Using AI to Build Product Requirements from Customer Interviews

Most companies treat customer development as a human-only exercise: conduct interviews, take notes, write requirements, hope nothing got lost along the way. At Mentiora, we built an AI-driven pipeline that does this systematically — and keeps getting better with each iteration.

This is not about replacing human judgment. The interviews are still real conversations with real decision-makers. But everything that happens after those conversations — structuring, prioritizing, cross-referencing, gap analysis — is where AI adds the most value. These are tasks that require consistency across large amounts of information, and that is exactly what language models are good at.

The Pipeline

The process has six stages. Each stage takes the output of the previous one and refines it further.

1. Ground Truth

We start by talking to industry leaders — decision-makers who deal with the problem space every day. Their answers become lightly edited interview notes: the ground truth that everything else traces back to. This step is entirely human. AI cannot replace the nuance of a real conversation about real problems.

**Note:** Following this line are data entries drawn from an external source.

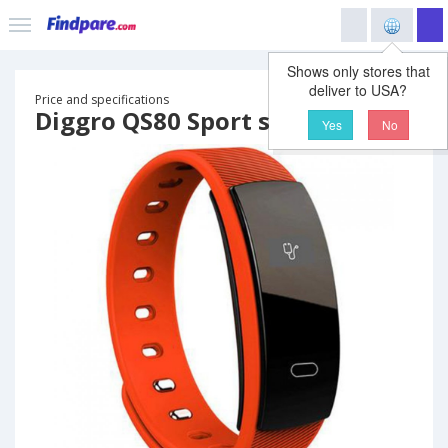
Shows only stores that
deliver to USA?
Price and specifications
Diggro QS80 Sport smart band
Yes
No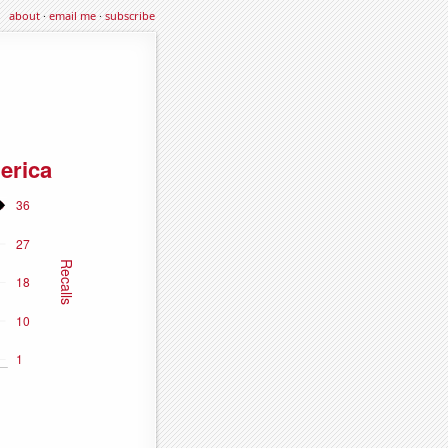
about
·
email me
·
subscribe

2. Features and Priorities

An AI agent reads the interview notes and extracts every distinct feature request and integration need. Each one gets a priority — from must-have to nice-to-have — with a reference to who asked for it. This is where AI starts earning its keep: a human reading three lengthy interviews will miss things or categorize inconsistently. The model processes all notes at once and produces a structured table.

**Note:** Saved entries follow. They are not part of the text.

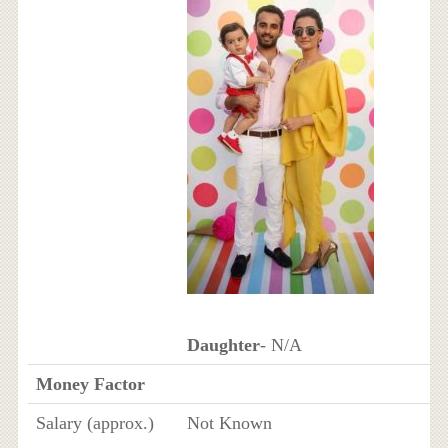
Daughter
- N/A
Money Factor
Salary (approx.)
Not Known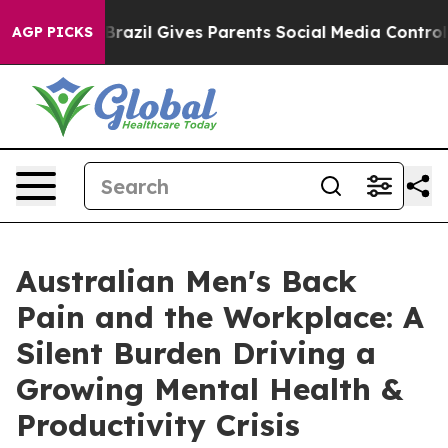
uth
Brazil Gives Parents Social Media Controls for Thei
AGP PICKS
Australian Men's Back
Pain and the Workplace: A
Silent Burden Driving a
Growing Mental Health &
Productivity Crisis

3. Detailed Specifications

Each feature is expanded into a full specification — how it should work, what the user sees, what happens behind the scenes. The AI agent combines customer requests with our product thinking to form a complete picture. The value here is speed and completeness: the agent can cross-reference dozens of features against each other to avoid contradictions.

4. Competitive Analysis

Each feature is compared against existing solutions. What do competitors already offer? Can we do it better or differently? The AI agent positions every feature against the competitive landscape. This would take a human analyst days of research per feature. The model does it in minutes, and because it works from structured specifications rather than vague notes, the comparison is consistent.

5. Demonstration Scripts

The detailed requirements inform demonstration scripts — structured walkthroughs for live meetings and self-service guides for autonomous exploration. The AI agent writes these from the specifications, ensuring every demo moment is grounded in a real capability that a real customer asked for. Nothing in the demo is invented.

6. Close the Loop

Once all stages are complete, the pipeline compares its output back against the original interviews. Any gap triggers another pass through the full pipeline: Ground Truth → Features → Details → Competition → Demo Scripts → compare to Ground Truth again. This cycle repeats until the output covers everything customers asked for.

Why AI works here: the loop comparison is a task humans are bad at. Checking a 50-page document against three separate interviews for completeness is tedious and error-prone. A language model does it exhaustively every time.

Quality Hill-Climbing with Competing Agents

The most interesting part of this pipeline is the quality mechanism. We use two separate AI agents with opposing objectives.

The first agent generates the content — features, specifications, demo scripts. The second agent's only job is to audit — it reads the output, reads the original interviews, and scores how well the document covers each customer requirement. It flags every gap and every place where the output does not accurately reflect the underlying need.

This works for a specific reason: language models are measurably better at evaluating text than generating it. The same model that might miss a requirement during generation will reliably catch the gap when its task is to look for gaps. By separating generation from evaluation, each agent operates in its zone of higher accuracy.

The critic's findings become the input for the next generation cycle. Because the two agents have opposing goals, the quality of the output improves with each cycle — a process similar to hill-climbing in optimization.

Here is what the critic found during the initial audit:

Initial audit results from the critic agent showing coverage gaps

Coverage after several hill-climbing cycles:

Improved coverage after multiple hill-climbing cycles

We keep going until the critic stops finding meaningful gaps.

What Makes This Different

Three properties make this pipeline practical rather than theoretical:

Traceability. Every requirement, specification, and demo step traces back to a specific customer statement. When someone asks "why are we building this," the answer is a direct quote from an interview, not an internal assumption.

Repeatability. Running the pipeline again after new interviews produces a consistently structured output. The process does not depend on which person happened to write the requirements document.

Auditability. The competing-agents mechanism produces an explicit audit trail — what was covered, what was missed, and what changed between cycles. This is useful for internal alignment and for conversations with customers about how their feedback was incorporated.

This is not a one-time exercise. New feedback enters from the top and flows through every stage again. The pipeline improves with every iteration — not because the AI gets smarter, but because the process is designed to be self-correcting.